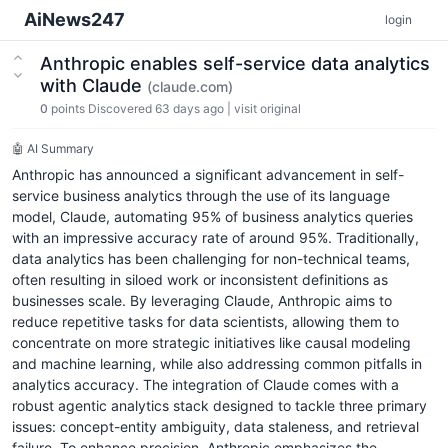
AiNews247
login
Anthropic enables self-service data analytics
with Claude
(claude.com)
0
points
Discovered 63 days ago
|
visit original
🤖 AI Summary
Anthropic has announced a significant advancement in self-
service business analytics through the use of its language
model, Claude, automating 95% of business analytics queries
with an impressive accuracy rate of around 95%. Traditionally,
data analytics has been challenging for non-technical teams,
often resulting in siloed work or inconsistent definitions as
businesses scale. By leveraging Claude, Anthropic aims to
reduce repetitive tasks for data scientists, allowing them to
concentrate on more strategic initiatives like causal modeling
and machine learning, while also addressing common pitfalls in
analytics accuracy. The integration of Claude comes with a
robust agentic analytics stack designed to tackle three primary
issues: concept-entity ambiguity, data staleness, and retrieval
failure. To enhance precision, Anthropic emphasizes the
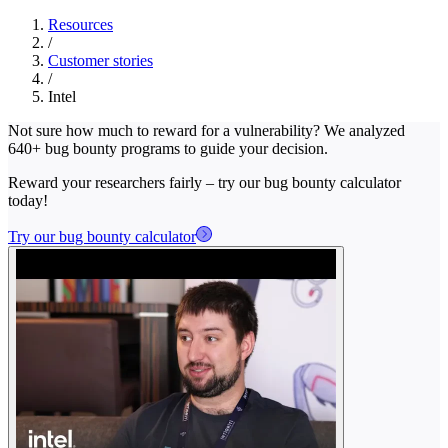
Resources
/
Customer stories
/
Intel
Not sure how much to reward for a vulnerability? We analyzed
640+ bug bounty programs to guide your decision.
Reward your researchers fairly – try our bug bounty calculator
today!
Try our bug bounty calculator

**What the exercise asks**
Search the listing above for "service" and copy every line that holds it.

**Result of the task**
Anthropic enables self-service data analytics
service business analytics through the use of its language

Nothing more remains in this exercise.